Only other thing to mention is that the front of the house faces almost direct south and the back side faces north. And that it is a small two story house- 24 by 24 that you can only stand in the middle of the attic.

-thanks


----------



## Ed the Roofer (Jan 27, 2007)

rlamik said:


> Ed- After reading all your posts, that's what I'm thinking, my contractor didn't cover the vents with the ice and water shield.
> 
> *Is there an easy way to check this?*
> 
> -thanks


Lift up the bottom course of shingles along with the starter shingles and see if any product is installed On Top of the Smart Vent. 

See if it is adhered to the top surface of the vent material, or just nailed/stapled in place, such as the case would be if it were only some version of felt paper.

Ed


----------



## [email protected] (Nov 17, 2008)

> The ice/water went thru the SmartVents and soaked my sheathing.

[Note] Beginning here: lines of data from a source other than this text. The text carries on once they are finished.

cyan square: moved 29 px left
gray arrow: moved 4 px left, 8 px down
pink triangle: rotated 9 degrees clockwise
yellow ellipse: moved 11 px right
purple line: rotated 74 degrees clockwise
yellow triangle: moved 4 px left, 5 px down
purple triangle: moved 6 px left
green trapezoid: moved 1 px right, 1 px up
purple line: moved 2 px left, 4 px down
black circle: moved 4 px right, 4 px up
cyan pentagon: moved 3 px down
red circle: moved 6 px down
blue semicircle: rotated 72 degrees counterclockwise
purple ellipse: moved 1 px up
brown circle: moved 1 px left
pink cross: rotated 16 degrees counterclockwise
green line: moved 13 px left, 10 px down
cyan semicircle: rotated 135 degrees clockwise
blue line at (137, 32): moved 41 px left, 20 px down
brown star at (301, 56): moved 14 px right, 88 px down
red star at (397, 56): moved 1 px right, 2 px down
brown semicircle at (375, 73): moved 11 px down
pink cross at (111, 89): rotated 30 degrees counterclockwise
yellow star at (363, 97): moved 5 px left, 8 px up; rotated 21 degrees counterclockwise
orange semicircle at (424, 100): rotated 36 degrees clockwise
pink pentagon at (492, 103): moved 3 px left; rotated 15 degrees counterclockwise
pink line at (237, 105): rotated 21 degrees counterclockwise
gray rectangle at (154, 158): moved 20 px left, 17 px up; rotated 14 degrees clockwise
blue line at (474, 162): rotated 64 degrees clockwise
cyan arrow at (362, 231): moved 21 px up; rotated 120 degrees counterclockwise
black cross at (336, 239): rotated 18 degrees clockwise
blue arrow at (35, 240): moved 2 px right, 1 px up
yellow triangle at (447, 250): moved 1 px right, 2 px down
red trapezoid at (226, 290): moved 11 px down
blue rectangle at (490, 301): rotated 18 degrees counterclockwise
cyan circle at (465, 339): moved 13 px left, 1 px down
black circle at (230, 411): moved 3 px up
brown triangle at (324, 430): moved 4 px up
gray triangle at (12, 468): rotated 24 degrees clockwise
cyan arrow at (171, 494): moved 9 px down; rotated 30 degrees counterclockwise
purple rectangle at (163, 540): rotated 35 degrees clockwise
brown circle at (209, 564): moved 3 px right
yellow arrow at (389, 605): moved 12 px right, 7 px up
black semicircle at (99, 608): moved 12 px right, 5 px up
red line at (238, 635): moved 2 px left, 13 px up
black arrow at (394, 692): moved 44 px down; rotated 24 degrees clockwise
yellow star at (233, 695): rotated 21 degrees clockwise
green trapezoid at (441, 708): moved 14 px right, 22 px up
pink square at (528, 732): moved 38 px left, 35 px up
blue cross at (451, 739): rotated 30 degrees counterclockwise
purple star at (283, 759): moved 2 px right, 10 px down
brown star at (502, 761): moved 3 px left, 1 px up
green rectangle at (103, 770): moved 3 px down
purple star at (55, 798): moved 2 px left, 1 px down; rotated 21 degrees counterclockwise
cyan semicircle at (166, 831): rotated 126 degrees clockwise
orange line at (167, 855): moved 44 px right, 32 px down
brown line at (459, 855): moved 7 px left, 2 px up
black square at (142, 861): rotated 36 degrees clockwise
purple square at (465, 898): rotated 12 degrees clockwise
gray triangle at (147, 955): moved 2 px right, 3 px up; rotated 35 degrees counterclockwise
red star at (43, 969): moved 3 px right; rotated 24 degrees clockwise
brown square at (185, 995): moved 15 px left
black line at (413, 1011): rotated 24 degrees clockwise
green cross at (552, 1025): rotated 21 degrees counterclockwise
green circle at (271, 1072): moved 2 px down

> Ed- After reading all your posts, that's what I'm thinking, my contractor didn't cover the vents with the ice and water shield.


You misunderstood Ed. The ice and water will be below/under and also on top of the vent. Leaving the vent open. You can't close off the vent or there is no air flow. 

It's not a good idea to put a hole in the roof right where there may be a possibility of ice dams and pools of water. It would have been better to install better soffit or below/behind the gutter vents.


----------



## packet04 (Apr 21, 2011)

The best thing for you to do is to hire a professional and let them remove the mold and ask them about what could be the problem that caused your vent to mold or perhaps what could be the problem on your roof.


----------



## rlamik (May 1, 2011)

Ed-

My original contractor never replied to my requests. After the freak October snow storm where we got 14" of snow my sheathing was wet again. I finally got another contractor over the house to remove the Smartvent in December. We took pictures to confirm the vent was not installed properly. Could you concur this is where the mold orignated from?

-thanks


----------



## framer52 (Jul 17, 2009)

I dislike your venting system for precisely the reasons you have had. To me it would have been better to not have the vents at all than have the possibility of water intrusion.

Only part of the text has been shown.